[Items listed in a dataset]
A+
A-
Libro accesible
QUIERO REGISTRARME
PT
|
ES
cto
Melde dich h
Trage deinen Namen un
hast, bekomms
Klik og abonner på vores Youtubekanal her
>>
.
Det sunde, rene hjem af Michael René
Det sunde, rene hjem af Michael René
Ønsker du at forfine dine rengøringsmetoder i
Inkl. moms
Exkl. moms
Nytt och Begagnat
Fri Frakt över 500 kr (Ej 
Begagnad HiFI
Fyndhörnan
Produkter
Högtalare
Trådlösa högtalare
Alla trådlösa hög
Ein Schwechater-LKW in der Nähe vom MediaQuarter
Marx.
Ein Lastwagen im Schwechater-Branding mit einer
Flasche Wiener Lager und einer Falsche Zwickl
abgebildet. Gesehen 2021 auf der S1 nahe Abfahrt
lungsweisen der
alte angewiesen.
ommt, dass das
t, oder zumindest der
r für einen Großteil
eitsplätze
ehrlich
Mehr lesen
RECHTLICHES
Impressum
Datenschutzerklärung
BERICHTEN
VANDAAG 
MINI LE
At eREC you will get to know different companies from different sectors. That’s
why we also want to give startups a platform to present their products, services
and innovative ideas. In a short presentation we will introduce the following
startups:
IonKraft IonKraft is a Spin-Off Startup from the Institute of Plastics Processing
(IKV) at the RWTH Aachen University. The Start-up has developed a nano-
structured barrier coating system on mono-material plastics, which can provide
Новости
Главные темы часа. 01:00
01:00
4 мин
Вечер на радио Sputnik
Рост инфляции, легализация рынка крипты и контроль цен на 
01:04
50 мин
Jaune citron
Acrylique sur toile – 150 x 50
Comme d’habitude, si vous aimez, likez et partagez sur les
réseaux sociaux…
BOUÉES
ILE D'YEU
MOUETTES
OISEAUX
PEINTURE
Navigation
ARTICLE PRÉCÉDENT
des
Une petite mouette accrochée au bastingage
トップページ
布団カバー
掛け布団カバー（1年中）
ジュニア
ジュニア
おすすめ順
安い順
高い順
==
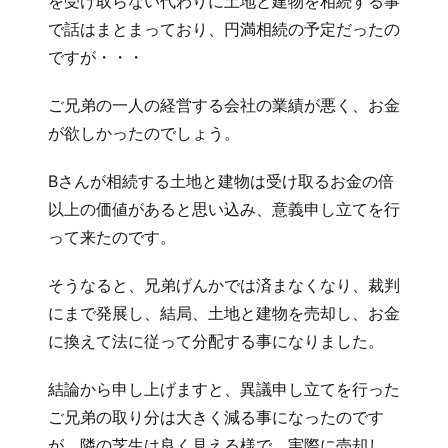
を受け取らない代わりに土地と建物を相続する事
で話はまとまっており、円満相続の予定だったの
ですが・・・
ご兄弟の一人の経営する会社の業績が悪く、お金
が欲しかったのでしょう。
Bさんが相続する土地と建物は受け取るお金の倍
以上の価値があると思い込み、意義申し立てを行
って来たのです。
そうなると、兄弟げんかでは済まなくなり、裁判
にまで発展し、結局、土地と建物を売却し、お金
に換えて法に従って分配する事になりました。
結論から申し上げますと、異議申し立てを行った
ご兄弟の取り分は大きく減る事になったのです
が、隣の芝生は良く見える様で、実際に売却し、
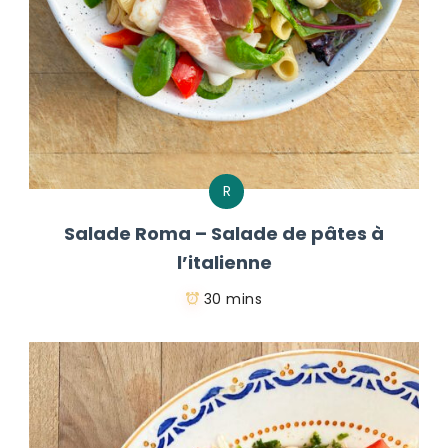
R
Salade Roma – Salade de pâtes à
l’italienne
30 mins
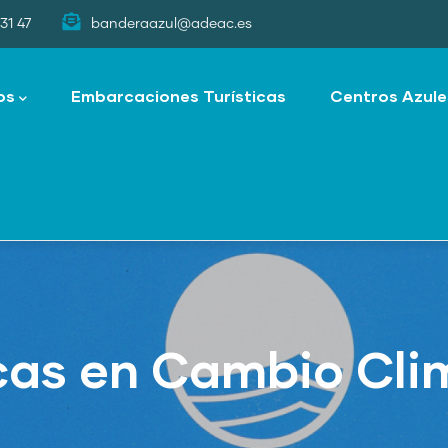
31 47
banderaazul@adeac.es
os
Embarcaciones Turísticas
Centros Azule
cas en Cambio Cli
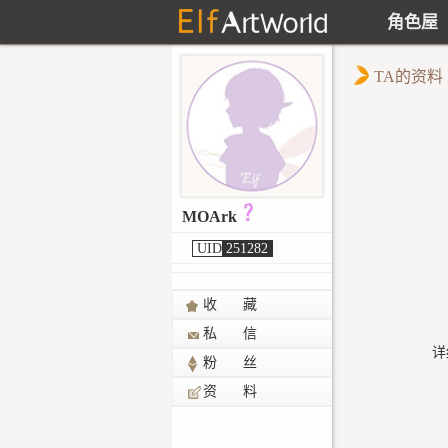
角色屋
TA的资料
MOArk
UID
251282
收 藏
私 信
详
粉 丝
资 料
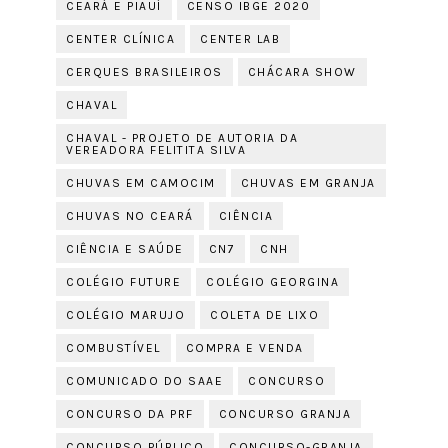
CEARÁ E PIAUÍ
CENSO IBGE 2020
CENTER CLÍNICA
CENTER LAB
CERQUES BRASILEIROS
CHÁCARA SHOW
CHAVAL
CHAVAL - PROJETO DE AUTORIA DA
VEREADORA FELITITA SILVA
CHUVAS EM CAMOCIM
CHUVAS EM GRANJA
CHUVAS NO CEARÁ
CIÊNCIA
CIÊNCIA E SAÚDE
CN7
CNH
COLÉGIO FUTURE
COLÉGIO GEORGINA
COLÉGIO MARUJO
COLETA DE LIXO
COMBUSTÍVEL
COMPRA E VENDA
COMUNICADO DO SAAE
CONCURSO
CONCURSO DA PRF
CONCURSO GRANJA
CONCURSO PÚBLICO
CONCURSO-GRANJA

* _WHAT TO PRODUCE_
Whatever pictures the records hold, omit them; give again exactly the lines from the one containing "以上の価値があると思い込み、意義申し立てを行" through the one containing "CONCURSO-GRANJA".

* _RESPONSE TO THE EXERCISE_
以上の価値があると思い込み、意義申し立てを行
って来たのです。
そうなると、兄弟げんかでは済まなくなり、裁判
にまで発展し、結局、土地と建物を売却し、お金
に換えて法に従って分配する事になりました。
結論から申し上げますと、異議申し立てを行った
ご兄弟の取り分は大きく減る事になったのです
が、隣の芝生は良く見える様で、実際に売却し、
R
Salade Roma – Salade de pâtes à
l’italienne
30 mins
31 47
banderaazul@adeac.es
os
Embarcaciones Turísticas
Centros Azule
cas en Cambio Cli
角色屋
TA的资料
MOArk
UID
251282
收 藏
私 信
详
粉 丝
资 料
CEARÁ E PIAUÍ
CENSO IBGE 2020
CENTER CLÍNICA
CENTER LAB
CERQUES BRASILEIROS
CHÁCARA SHOW
CHAVAL
CHAVAL - PROJETO DE AUTORIA DA
VEREADORA FELITITA SILVA
CHUVAS EM CAMOCIM
CHUVAS EM GRANJA
CHUVAS NO CEARÁ
CIÊNCIA
CIÊNCIA E SAÚDE
CN7
CNH
COLÉGIO FUTURE
COLÉGIO GEORGINA
COLÉGIO MARUJO
COLETA DE LIXO
COMBUSTÍVEL
COMPRA E VENDA
COMUNICADO DO SAAE
CONCURSO
CONCURSO DA PRF
CONCURSO GRANJA
CONCURSO PÚBLICO
CONCURSO-GRANJA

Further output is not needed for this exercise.